An infamous form of psychological torture used in war leverages this exact condition to break people. The technique is to create an environment where the victim feels they have no control and cannot predict if their actions help or worsen their suffering. Its this relentless uncertainty that erodes your sense of agency and eventually triggers a complete mental breakdown. This is why many people with Chronic Lyme Disease give up.
For me, life in the iron maiden went on like this for over half a year. Exhaustion is too tiny a word to describe the feeling. Intense 24/7 pain kept me unable to move and unable to sleep almost perpetually. I doubted my diagnosis, my treatment, everything. The temptation to give up was constant. But I stayed on course, meticulously tracking any kind of progress, focusing on what I could control, iterating on what worked and what didn't. I helplessly watched as my body withered away. It didn't even seem like mine anymore.
Engineering A Way Out
But somehow my resolve didn't wear out. It wasn't hope that kept me going. I actually did not feel hope at all. It was more curiosity, there was always something else to try. When Chatgpt came out in 2022, it amplified that curiosity even more. I made a custom version of it called LymeGPT which I trained on my accumulated library of Lyme Disease knowledge. I then used this to research and recommend novel treatment ideas, which I then took to my doctor to validate.
After about a year, the Lyme infection finally began to decline. I was then faced with the aftermath of out of control auto-immune responses. This included many delightful complications but the worst was extensive tissue, joint, and muscle damage caused by months of nuclear-fire level inflammation.

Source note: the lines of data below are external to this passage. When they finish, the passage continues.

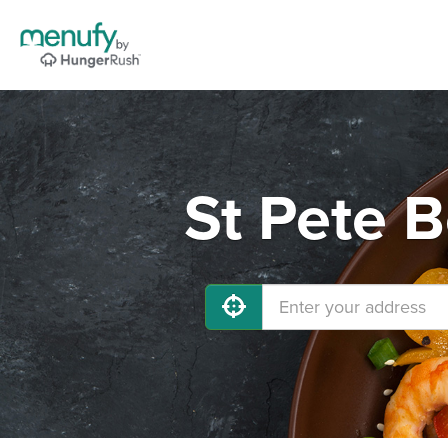
St Pete 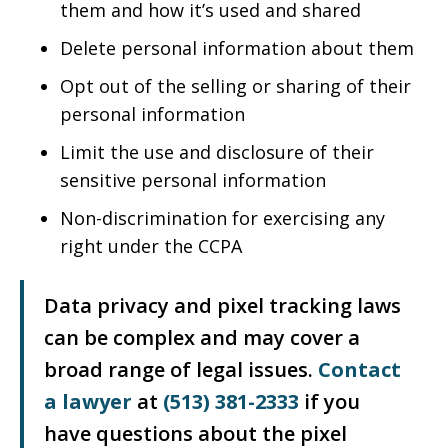
them and how it’s used and shared
Delete personal information about them
Opt out of the selling or sharing of their
personal information
Limit the use and disclosure of their
sensitive personal information
Non-discrimination for exercising any
right under the CCPA
Data privacy and pixel tracking laws
can be complex and may cover a
broad range of legal issues.
Contact
a lawyer
at
(513) 381-2333
if you
have questions about the pixel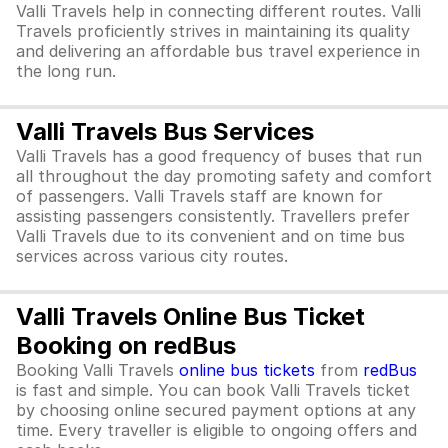
Valli Travels help in connecting different routes. Valli
Travels proficiently strives in maintaining its quality
and delivering an affordable bus travel experience in
the long run.
Valli Travels Bus Services
Valli Travels has a good frequency of buses that run
all throughout the day promoting safety and comfort
of passengers. Valli Travels staff are known for
assisting passengers consistently. Travellers prefer
Valli Travels due to its convenient and on time bus
services across various city routes.
Valli Travels Online Bus Ticket
Booking on redBus
Booking Valli Travels
online bus tickets
from
redBus
is fast and simple. You can book Valli Travels ticket
by choosing online secured payment options at any
time. Every traveller is eligible to ongoing offers and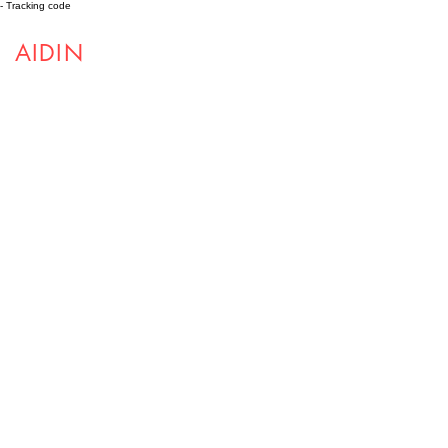
- Tracking code
AIDIN
ROBOTICS
Projects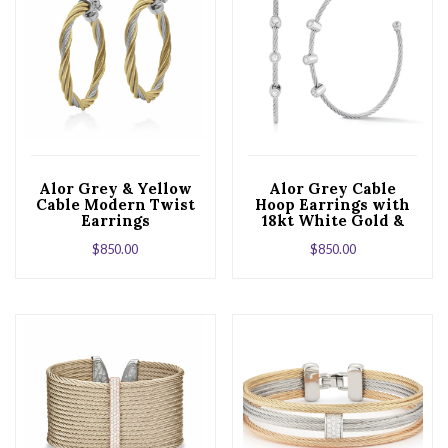
Alor Grey & Yellow
Alor Grey Cable
Cable Modern Twist
Hoop Earrings with
Earrings
18kt White Gold &
Triple Diamond
$
850.00
$
850.00
Station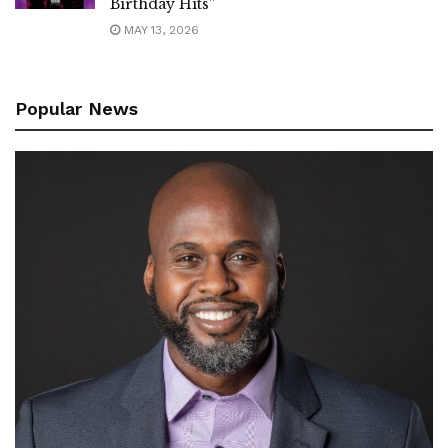
Birthday Hits”
MAY 13, 2026
Popular News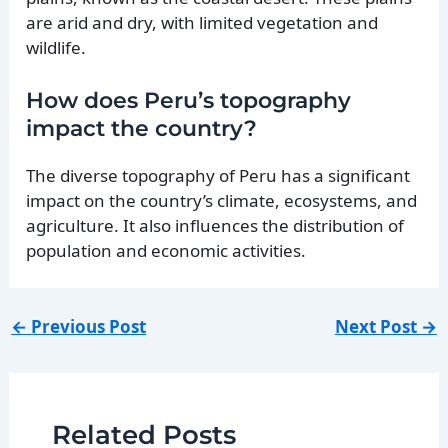
are arid and dry, with limited vegetation and
wildlife.
How does Peru’s topography
impact the country?
The diverse topography of Peru has a significant
impact on the country’s climate, ecosystems, and
agriculture. It also influences the distribution of
population and economic activities.
←
Previous Post
Next Post
→
Related Posts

The worst was over, but a new battle began. I ramped up to 4-5 hours daily of physical therapies. I sourced advanced medical equipment to aid my recovery.

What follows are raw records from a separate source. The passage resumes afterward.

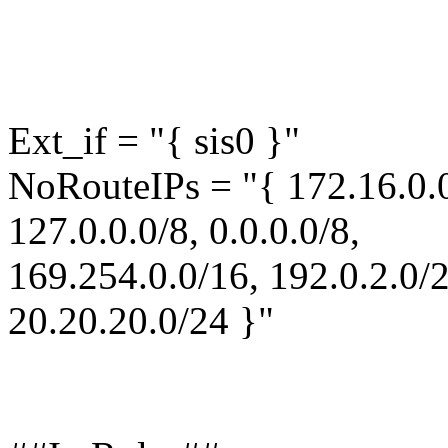
Ext_if = "{ sis0 }"
NoRouteIPs = "{ 172.16.0.0
127.0.0.0/8, 0.0.0.0/8,
169.254.0.0/16, 192.0.2.0/2
20.20.20.0/24 }"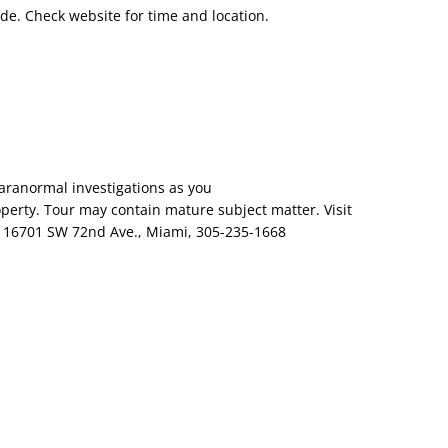
ade. Check website for time and location.
aranormal investigations as you
perty. Tour may contain mature subject matter. Visit
e, 16701 SW 72nd Ave., Miami, 305-235-1668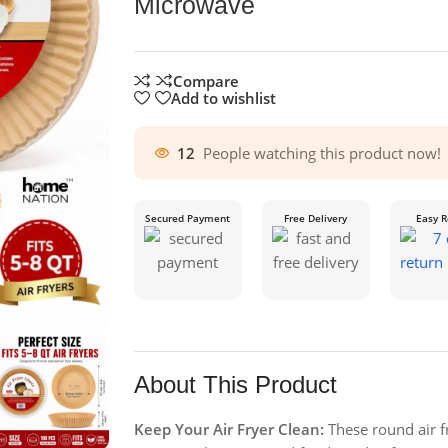
Microwave
Compare
Add to wishlist
12
People watching this product now!
Secured Payment
Free Delivery
Easy R
About This Product
Keep Your Air Fryer Clean:
These round air fr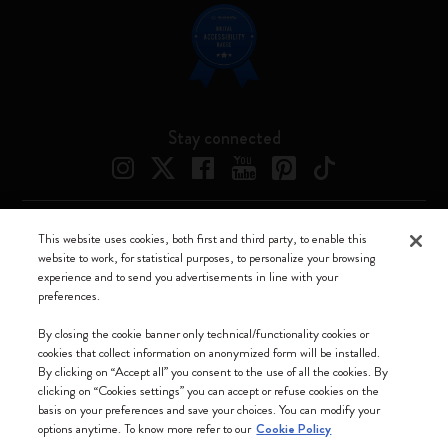
Stay connected
This website uses cookies, both first and third party, to enable this
Moleskine ® is a registered trademark of Moleskine Srl a socio unico
website to work, for statistical purposes, to personalize your browsing
experience and to send you advertisements in line with your
Moleskine srl a socio unico - Via Bergognone, 34 – 20144 Milano -
preferences.
Italia - P. IVA / CCIAA n. 07234480965 - REA MI 1945400 - Cap.
Soc. €2.181.513,42
By closing the cookie banner only technical/functionality cookies or
cookies that collect information on anonymized form will be installed.
We accept
By clicking on “Accept all” you consent to the use of all the cookies. By
clicking on “Cookies settings” you can accept or refuse cookies on the
basis on your preferences and save your choices. You can modify your
options anytime. To know more refer to our
Cookie Policy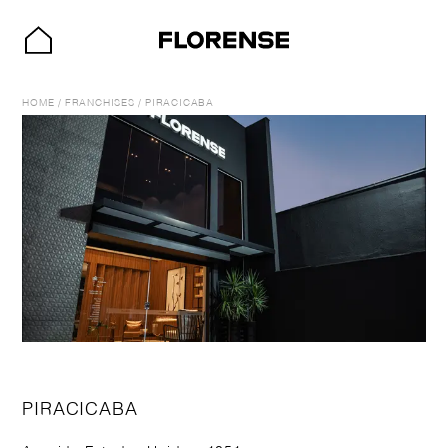
HOME
/
FRANCHISES
/
PIRACICABA
PIRACICABA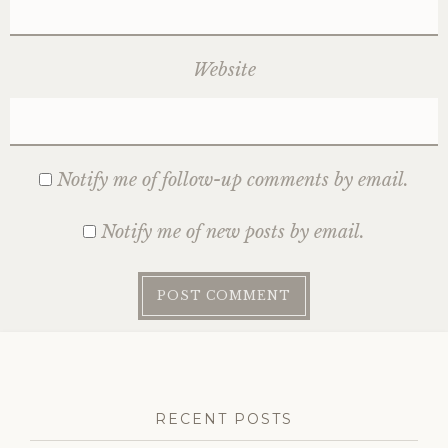
Website
Notify me of follow-up comments by email.
Notify me of new posts by email.
RECENT POSTS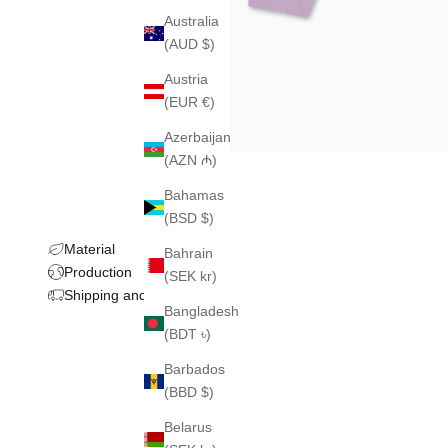
Australia
(AUD $)
Austria
(EUR €)
Azerbaijan
(AZN ₼)
Bahamas
(BSD $)
Material
Bahrain
Production
(SEK kr)
Shipping and returns
Bangladesh
(BDT ৳)
Barbados
(BBD $)
Belarus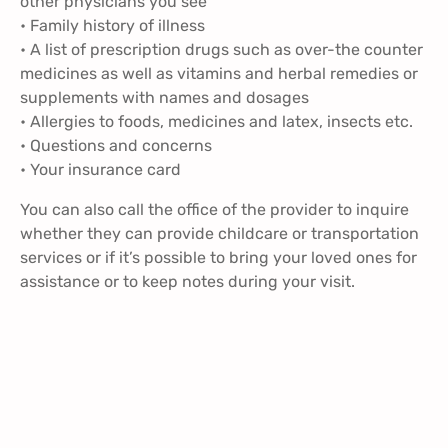
other physicians you see
• Family history of illness
• A list of prescription drugs such as over-the counter
medicines as well as vitamins and herbal remedies or
supplements with names and dosages
• Allergies to foods, medicines and latex, insects etc.
• Questions and concerns
• Your insurance card
You can also call the office of the provider to inquire
whether they can provide childcare or transportation
services or if it’s possible to bring your loved ones for
assistance or to keep notes during your visit.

As my body slowly healed, my mind remained sharp and curious. During this time the Generative AI boom was just starting to take off. I transformed this health misfortune into an opportunity. I leveled up my knowledge in this field, dusting off my python and coding skills and diving deep into AI and ML. Not yet able to work full time, I found a way to consult part time on AI projects. I did what I could, and I was thankful to be contributing again. Gradually, I ramped up my work load until I was back to full-time as a consultant.

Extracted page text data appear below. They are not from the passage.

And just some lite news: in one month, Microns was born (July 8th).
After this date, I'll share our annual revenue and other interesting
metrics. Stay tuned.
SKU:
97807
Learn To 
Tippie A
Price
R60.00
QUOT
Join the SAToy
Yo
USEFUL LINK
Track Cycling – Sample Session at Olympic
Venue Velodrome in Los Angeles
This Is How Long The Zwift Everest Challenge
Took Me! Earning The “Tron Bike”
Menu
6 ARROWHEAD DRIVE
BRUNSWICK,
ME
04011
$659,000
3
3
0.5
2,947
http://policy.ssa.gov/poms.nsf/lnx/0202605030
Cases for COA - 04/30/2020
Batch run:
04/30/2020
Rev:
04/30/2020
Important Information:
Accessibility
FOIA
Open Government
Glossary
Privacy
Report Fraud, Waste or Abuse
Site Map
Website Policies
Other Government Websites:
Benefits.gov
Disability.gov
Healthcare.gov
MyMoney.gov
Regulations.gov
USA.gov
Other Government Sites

I'm back. There's probably a version of me that would have broken under this - most people would have, and I wouldn't blame them. What got me through wasn't hope or willpower. It was treating recovery like a problem to solve, staying curious about what else I could try, and refusing to let uncertainty paralyze me. The disease wanted me to give up. I didn't.
One thing I'd pass on: maintain a positive bias. Not optimism exactly - more like an orientation toward opportunity, toward approach instead of avoidance. It's not just psychological. That stance produces different chemistry in your brain, better conditions for solving problems. And if there's no solution to be found, at least you'll know you left nothing on the table.